La decisione del primo ministro ungherese Viktor Orbán di classificare l’“Antifa” come organizzazione terroristica segna un salto di qualità nella strategia dell’estrema destra europea. Non si tratta di sicurezza, ma di politica: ridefinire il dissenso come minaccia all’ordine pubblico.

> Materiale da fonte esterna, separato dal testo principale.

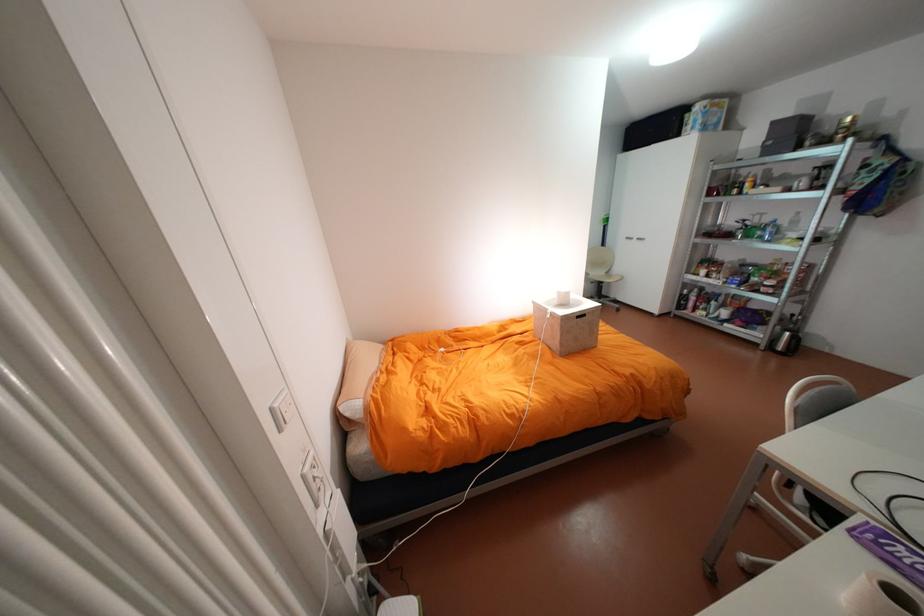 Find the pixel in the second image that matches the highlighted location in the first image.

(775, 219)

Le dichiarazioni di Orbán hanno avuto un bersaglio preciso: l’eurodeputata italiana Ilaria Salis. Non è un dettaglio che il portavoce governativo Zoltan Kovacs sia arrivato a diffondere le coordinate del carcere dove era stata detenuta. Un gesto che, in qualsiasi contesto democratico, verrebbe letto come intimidazione diretta a un rappresentante eletto.

L’Olanda segue l’Ungheria
La linea ungherese non è isolata. Nei Paesi Bassi, la Camera bassa ha approvato una mozione proposta da Geert Wilders per includere l’“Antifa” nella lista delle organizzazioni terroristiche. A sostegno non solo l’estrema destra, ma anche i liberali del VVD. È la conferma di un progressivo spostamento dell’asse politico, con partiti di governo che finiscono per accodarsi a logiche securitarie dettate da Wilders.

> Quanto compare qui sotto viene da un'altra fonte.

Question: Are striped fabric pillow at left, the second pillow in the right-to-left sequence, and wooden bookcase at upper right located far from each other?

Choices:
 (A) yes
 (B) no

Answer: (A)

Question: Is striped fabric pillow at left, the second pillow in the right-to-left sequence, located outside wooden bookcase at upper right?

Bruxelles di fronte al caso Salis
Il 23 settembre la Commissione JURI del Parlamento europeo sarà chiamata a decidere sulla revoca dell’immunità parlamentare di Ilaria Salis. Il relatore, lo spagnolo Vazquez Lazara del PPE, ha già espresso parere favorevole alla richiesta ungherese. Per il Partito popolare europeo la questione è delicata: assecondare Orbán significa legittimare un uso politico della giustizia.

In Italia il ministro degli Esteri Antonio Tajani ha preso posizione con prudenza ma chiarezza: «Non credo che la Salis sia una terrorista». Una formula diplomatica che segna comunque distanza dalla narrativa ungherese.

L’eco di Trump
Il modello è americano. Nel 2020 Donald Trump aveva annunciato la volontà di designare l’“Antifa” come organizzazione terroristica durante le proteste seguite all’uccisione di George Floyd. Allora l’FBI frenò, sottolineando l’assenza di una struttura organizzativa che giustificasse tale misura. Oggi, con Trump tornato alla Casa Bianca e un suo fedelissimo alla guida dell’FBI, la prospettiva è radicalmente diversa.

La questione di fondo
L’operazione politica è chiara: trasformare un’etichetta generica — “Antifa” — in un contenitore utile per colpire movimenti, collettivi e realtà della sinistra radicale. Negli Stati Uniti si è già visto con le campagne contro i movimenti pro Palestina nei campus. In Europa, Orbán e Wilders tentano di replicare la formula, riducendo gli spazi di agibilità politica per l’opposizione.

Il rischio è evidente: scivolare verso una criminalizzazione sistematica del dissenso. Il caso Salis diventa il banco di prova di questa deriva. L’Europarlamento dovrà decidere se difendere l’autonomia del mandato parlamentare o se piegarsi alle pressioni di un governo che ha scelto di trasformare la politica in vendetta.